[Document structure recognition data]
== Segment start ==
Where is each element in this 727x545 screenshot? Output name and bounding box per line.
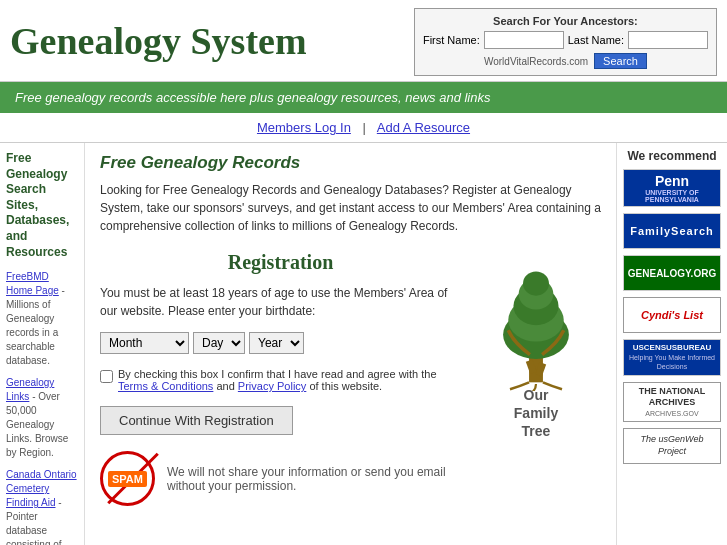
- terms-checkbox[interactable]: [100, 370, 113, 383]
- privacy-link[interactable]: Privacy Policy: [238, 380, 306, 392]
- rec-census-sub: Helping You Make Informed Decisions: [627, 353, 717, 371]
- green-banner-text: Free genealogy records accessible here p…: [15, 90, 491, 105]
- worldvital-link[interactable]: WorldVitalRecords.com: [484, 56, 588, 67]
- rec-cyndi[interactable]: Cyndi's List: [623, 297, 721, 333]
- site-title: Genealogy System: [10, 21, 307, 63]
- tree-image: [476, 261, 596, 391]
- year-select[interactable]: Year: [249, 332, 304, 354]
- freebmd-desc: - Millions of Genealogy records in a sea…: [6, 285, 65, 366]
- sidebar: Free Genealogy Search Sites, Databases, …: [0, 143, 85, 545]
- first-name-label: First Name:: [423, 34, 480, 46]
- cemetery-link[interactable]: Canada Ontario Cemetery Finding Aid: [6, 469, 77, 508]
- header: Genealogy System Search For Your Ancesto…: [0, 0, 727, 82]
- search-submit-row: WorldVitalRecords.com Search: [423, 53, 708, 69]
- rec-fs-label: FamilySearch: [630, 225, 714, 237]
- content-title: Free Genealogy Records: [100, 153, 601, 173]
- sidebar-links: FreeBMD Home Page - Millions of Genealog…: [6, 270, 78, 545]
- spam-icon: SPAM: [100, 451, 155, 506]
- search-box: Search For Your Ancestors: First Name: L…: [414, 8, 717, 76]
- last-name-label: Last Name:: [568, 34, 624, 46]
- tree-label: Our Family Tree: [514, 386, 558, 441]
- freebmd-link[interactable]: FreeBMD Home Page: [6, 271, 59, 296]
- birthdate-row: Month JanuaryFebruaryMarch AprilMayJune …: [100, 332, 461, 354]
- main: Free Genealogy Search Sites, Databases, …: [0, 143, 727, 545]
- sidebar-link-2: Genealogy Links - Over 50,000 Genealogy …: [6, 376, 78, 460]
- spam-label: SPAM: [108, 471, 147, 487]
- nav-separator: |: [363, 120, 366, 135]
- rec-census-name: USCENSUSBUREAU: [633, 343, 712, 353]
- rec-gen-label: GENEALOGY.ORG: [628, 268, 716, 279]
- checkbox-text: By checking this box I confirm that I ha…: [118, 368, 461, 392]
- rec-usgenweb[interactable]: The usGenWeb Project: [623, 428, 721, 464]
- rec-natarch-url: ARCHIVES.GOV: [645, 409, 698, 418]
- add-resource-link[interactable]: Add A Resource: [377, 120, 470, 135]
- rec-familysearch[interactable]: FamilySearch: [623, 213, 721, 249]
- content: Free Genealogy Records Looking for Free …: [85, 143, 617, 545]
- content-desc: Looking for Free Genealogy Records and G…: [100, 181, 601, 235]
- sidebar-link-3: Canada Ontario Cemetery Finding Aid - Po…: [6, 468, 78, 545]
- tree-area: Our Family Tree: [471, 251, 601, 506]
- svg-point-7: [523, 271, 549, 295]
- search-box-title: Search For Your Ancestors:: [423, 15, 708, 27]
- rec-usgenweb-label: The usGenWeb Project: [627, 434, 717, 457]
- right-sidebar: We recommend Penn UNIVERSITY OF PENNSYLV…: [617, 143, 727, 545]
- search-fields: First Name: Last Name:: [423, 31, 708, 49]
- nav-links: Members Log In | Add A Resource: [0, 113, 727, 143]
- members-login-link[interactable]: Members Log In: [257, 120, 351, 135]
- rec-natarch-title: THE NATIONAL ARCHIVES: [627, 386, 717, 409]
- rec-penn[interactable]: Penn UNIVERSITY OF PENNSYLVANIA: [623, 169, 721, 207]
- rec-natarch[interactable]: THE NATIONAL ARCHIVES ARCHIVES.GOV: [623, 382, 721, 422]
- search-button[interactable]: Search: [594, 53, 647, 69]
- first-name-input[interactable]: [484, 31, 564, 49]
- rec-penn-name: Penn: [655, 173, 689, 189]
- rec-penn-sub: UNIVERSITY OF PENNSYLVANIA: [627, 189, 717, 203]
- registration-section: Registration You must be at least 18 yea…: [100, 251, 601, 506]
- rec-census[interactable]: USCENSUSBUREAU Helping You Make Informed…: [623, 339, 721, 376]
- sidebar-link-1: FreeBMD Home Page - Millions of Genealog…: [6, 270, 78, 368]
- terms-link[interactable]: Terms & Conditions: [118, 380, 213, 392]
- right-sidebar-title: We recommend: [623, 149, 721, 163]
- reg-title: Registration: [100, 251, 461, 274]
- month-select[interactable]: Month JanuaryFebruaryMarch AprilMayJune …: [100, 332, 189, 354]
- spam-text: We will not share your information or se…: [167, 465, 461, 493]
- spam-section: SPAM We will not share your information …: [100, 451, 461, 506]
- rec-cyndi-label: Cyndi's List: [641, 309, 703, 321]
- rec-genealogy[interactable]: GENEALOGY.ORG: [623, 255, 721, 291]
- last-name-input[interactable]: [628, 31, 708, 49]
- reg-form-area: Registration You must be at least 18 yea…: [100, 251, 461, 506]
- reg-desc: You must be at least 18 years of age to …: [100, 284, 461, 320]
- continue-button[interactable]: Continue With Registration: [100, 406, 293, 435]
- checkbox-area: By checking this box I confirm that I ha…: [100, 368, 461, 392]
- sidebar-header: Free Genealogy Search Sites, Databases, …: [6, 151, 78, 260]
- day-select[interactable]: Day 12345 678910 1112131415 1617181920 2…: [193, 332, 245, 354]
- green-banner: Free genealogy records accessible here p…: [0, 82, 727, 113]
== Segment end ==
ABOUT THIS EXERCISE: Since the pictures don't belong in the copy, copy only the rest of the entries above exactly.

SOLUTION:
Where is each element in this 727x545 screenshot? Output name and bounding box per line.
- terms-checkbox[interactable]: [100, 370, 113, 383]
- privacy-link[interactable]: Privacy Policy: [238, 380, 306, 392]
- rec-census-sub: Helping You Make Informed Decisions: [627, 353, 717, 371]
- green-banner-text: Free genealogy records accessible here p…: [15, 90, 491, 105]
- worldvital-link[interactable]: WorldVitalRecords.com: [484, 56, 588, 67]
- rec-cyndi[interactable]: Cyndi's List: [623, 297, 721, 333]
- site-title: Genealogy System: [10, 21, 307, 63]
- tree-image: [476, 261, 596, 391]
- year-select[interactable]: Year: [249, 332, 304, 354]
- freebmd-desc: - Millions of Genealogy records in a sea…: [6, 285, 65, 366]
- sidebar: Free Genealogy Search Sites, Databases, …: [0, 143, 85, 545]
- first-name-label: First Name:: [423, 34, 480, 46]
- cemetery-link[interactable]: Canada Ontario Cemetery Finding Aid: [6, 469, 77, 508]
- header: Genealogy System Search For Your Ancesto…: [0, 0, 727, 82]
- search-submit-row: WorldVitalRecords.com Search: [423, 53, 708, 69]
- rec-fs-label: FamilySearch: [630, 225, 714, 237]
- content-title: Free Genealogy Records: [100, 153, 601, 173]
- sidebar-links: FreeBMD Home Page - Millions of Genealog…: [6, 270, 78, 545]
- spam-icon: SPAM: [100, 451, 155, 506]
- search-box: Search For Your Ancestors: First Name: L…: [414, 8, 717, 76]
- last-name-label: Last Name:: [568, 34, 624, 46]
- tree-label: Our Family Tree: [514, 386, 558, 441]
- freebmd-link[interactable]: FreeBMD Home Page: [6, 271, 59, 296]
- birthdate-row: Month JanuaryFebruaryMarch AprilMayJune …: [100, 332, 461, 354]
- main: Free Genealogy Search Sites, Databases, …: [0, 143, 727, 545]
- sidebar-link-2: Genealogy Links - Over 50,000 Genealogy …: [6, 376, 78, 460]
- spam-label: SPAM: [108, 471, 147, 487]
- nav-separator: |: [363, 120, 366, 135]
- rec-census-name: USCENSUSBUREAU: [633, 343, 712, 353]
- rec-gen-label: GENEALOGY.ORG: [628, 268, 716, 279]
- checkbox-text: By checking this box I confirm that I ha…: [118, 368, 461, 392]
- rec-usgenweb[interactable]: The usGenWeb Project: [623, 428, 721, 464]
- rec-natarch-url: ARCHIVES.GOV: [645, 409, 698, 418]
- add-resource-link[interactable]: Add A Resource: [377, 120, 470, 135]
- rec-familysearch[interactable]: FamilySearch: [623, 213, 721, 249]
- content: Free Genealogy Records Looking for Free …: [85, 143, 617, 545]
- content-desc: Looking for Free Genealogy Records and G…: [100, 181, 601, 235]
- sidebar-link-3: Canada Ontario Cemetery Finding Aid - Po…: [6, 468, 78, 545]
- tree-area: Our Family Tree: [471, 251, 601, 506]
- svg-point-7: [523, 271, 549, 295]
- search-box-title: Search For Your Ancestors:: [423, 15, 708, 27]
- rec-usgenweb-label: The usGenWeb Project: [627, 434, 717, 457]
- right-sidebar: We recommend Penn UNIVERSITY OF PENNSYLV…: [617, 143, 727, 545]
- search-fields: First Name: Last Name:: [423, 31, 708, 49]
- nav-links: Members Log In | Add A Resource: [0, 113, 727, 143]
- members-login-link[interactable]: Members Log In: [257, 120, 351, 135]
- rec-natarch-title: THE NATIONAL ARCHIVES: [627, 386, 717, 409]
- rec-penn[interactable]: Penn UNIVERSITY OF PENNSYLVANIA: [623, 169, 721, 207]
- rec-natarch[interactable]: THE NATIONAL ARCHIVES ARCHIVES.GOV: [623, 382, 721, 422]
- search-button[interactable]: Search: [594, 53, 647, 69]
- first-name-input[interactable]: [484, 31, 564, 49]
- rec-penn-name: Penn: [655, 173, 689, 189]
- rec-penn-sub: UNIVERSITY OF PENNSYLVANIA: [627, 189, 717, 203]
- registration-section: Registration You must be at least 18 yea…: [100, 251, 601, 506]
- rec-census[interactable]: USCENSUSBUREAU Helping You Make Informed…: [623, 339, 721, 376]
- sidebar-link-1: FreeBMD Home Page - Millions of Genealog…: [6, 270, 78, 368]
- terms-link[interactable]: Terms & Conditions: [118, 380, 213, 392]
- right-sidebar-title: We recommend: [623, 149, 721, 163]
- reg-title: Registration: [100, 251, 461, 274]
- month-select[interactable]: Month JanuaryFebruaryMarch AprilMayJune …: [100, 332, 189, 354]
- spam-text: We will not share your information or se…: [167, 465, 461, 493]
- spam-section: SPAM We will not share your information …: [100, 451, 461, 506]
- rec-cyndi-label: Cyndi's List: [641, 309, 703, 321]
- rec-genealogy[interactable]: GENEALOGY.ORG: [623, 255, 721, 291]
- last-name-input[interactable]: [628, 31, 708, 49]
- reg-form-area: Registration You must be at least 18 yea…: [100, 251, 461, 506]
- reg-desc: You must be at least 18 years of age to …: [100, 284, 461, 320]
- continue-button[interactable]: Continue With Registration: [100, 406, 293, 435]
- checkbox-area: By checking this box I confirm that I ha…: [100, 368, 461, 392]
- sidebar-header: Free Genealogy Search Sites, Databases, …: [6, 151, 78, 260]
- day-select[interactable]: Day 12345 678910 1112131415 1617181920 2…: [193, 332, 245, 354]
- green-banner: Free genealogy records accessible here p…: [0, 82, 727, 113]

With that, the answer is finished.